Added: trunk/video_coding/qns.txt
==============================================================================

--- (empty file)
+++ trunk/video_coding/qns.txt	Wed Oct 15 12:16:49 2008
@@ -0,0 +1,27 @@
+Quantization Noise Shaping
+
+We have nice algorithms like trellis to optimize quantization for optimal rate-distortion score, using sum of squared error (PSNR) as the distortion metric.  But what about other metrics?  PSNR is a special case because the sum of squared error is the same in both frequency and spatial domain, according to Parseval's theorem.  However, this is not true of other metrics, and most spatial quality metrics cannot be measured in the frequency domain--in other words, each frequency component of the block is not independent of other frequency components with regard to effect on quality.  This presents a problem, as it means the optimal quantization process is no longer polynomial-time, but rather NP, and thus completely intractable.
+
+However, this is a solution: the greedy algorithm method known as QNS, or Quantization Noise Shaping.  This works as follows:
+
+1.  For each quantized frequency coefficient, try raising or lowering the coefficient by 1.

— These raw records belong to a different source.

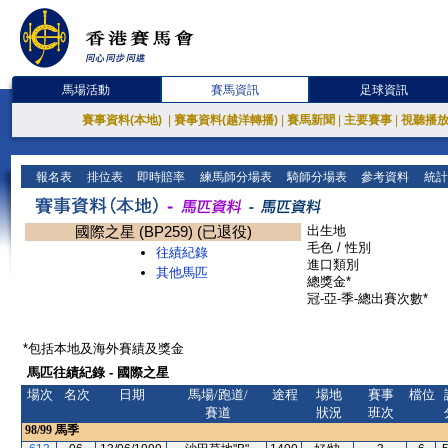
馬場活動
賽馬資訊
足球資訊
賽事資料(本地)
|
賽事資料(越洋轉播)
|
賽馬新聞
|
主要賽事
|
視聽播
報名表
排位表
即時賠率
練馬師分場表
騎師分場表
參考資料
統計
國際之星 (BP259) (已退役)
出生地
毛色 / 性別
往績紀錄
進口類別
其他馬匹
總獎金*
冠-亞-季-總出賽次數*
*包括本地及海外賽績及獎金
馬匹往績紀錄 - 國際之星
場次
名次
日期
馬場/跑道/
途程
場地
賽事
檔位
賽道
狀況
班次
98/99
馬季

+2.  Measure the RD score for each possibility by doing an inverse transform and taking the appropriate bit cost and spatial distortion measurements.
+3.  Pick the best possibility of all the ones tried above, and apply it to the quantized coefficients.

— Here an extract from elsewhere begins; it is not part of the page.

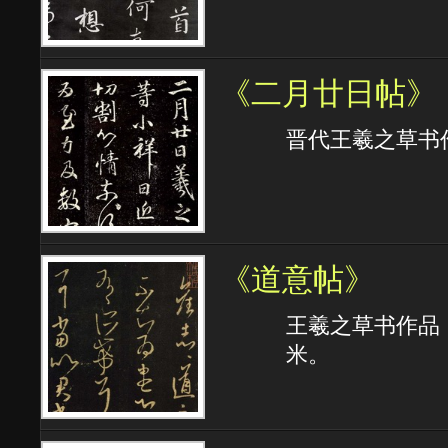
《二月廿日帖》
晋代王羲之草书
《道意帖》
王羲之草书作品 
米。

+4.  Repeat this process until none of the options give any benefit.
+
+There are many shortcuts to improve performance:
+
+1.  Don't look at any coefficient beyond the last nonzero coefficient.
+2.  Don't look at any possible coefficient that isn't a "round up" or "round down" from the actual coefficient.
+3.  Use an optimized inverse transform that takes into account the fact that only a single coefficient has been changed.
+4.  Use a fast bit cost calculation algorithm, like the one used in trellis.
+
+The most common spatial distortion measurement, and the one used in ffmpeg, is SSD weighted by local 3x3 variance.  The purpose of this is to try to hide quantization noise in areas with high detail, where it is less noticable.  However, QNS theoretically allows any arbitrary spatial metric to be used; this makes it extremely useful for research into psychovisual metrics.  Its also a poor man's trellis in the case that trellis itself is not available for the given entropy coding scheme.
+
+However, one must be careful, for QNS will break your metric.  To explain why this is the case, an anecdote might be useful:
+
+Once upon a time, there was a programmer who built a genetic algorithm to analyse the rather complicated process of walking.  He built it with a complex physics engine to design creatures that could walk as fast as possible given a set of constraints.  The creatures were built out of various blocks and joints and so forth.  Finally, after finishing it, he ran it for months--bit by bit he watched its progress numerically.  Over time, the algorithm improved, getting to the finish line faster and faster with each new generation.  Eventually, he opened it up to see what the results were.
+
+The algorithm had stacked all the blocks on top of each other lengthwise to build a gigantic tower creature.  The tower fell down, crossing the finish line almost instantly.
+
+And thus, much like the genetic algorithm, QNS will find the hole in your "interesting" metric.  It will find a way to optimize for it in a way you probably didn't expect, and that may not be a good thing.  So one should be cautious when using QNS on arbitrary metrics.  Of course, just as well, this provides an extra check on one's metrics to ensure that they are actually good quality measurements, and not merely working out of coincidence.